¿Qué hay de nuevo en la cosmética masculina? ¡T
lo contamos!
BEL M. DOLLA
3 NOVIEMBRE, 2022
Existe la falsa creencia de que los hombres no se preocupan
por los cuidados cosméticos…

GOAL OF THE EXERCISE
Word for word, give back all of the records.

RESULT OF THE EXERCISE
¿Qué hay de nuevo en la cosmética masculina? ¡T
lo contamos!
BEL M. DOLLA
3 NOVIEMBRE, 2022
Existe la falsa creencia de que los hombres no se preocupan
por los cuidados cosméticos…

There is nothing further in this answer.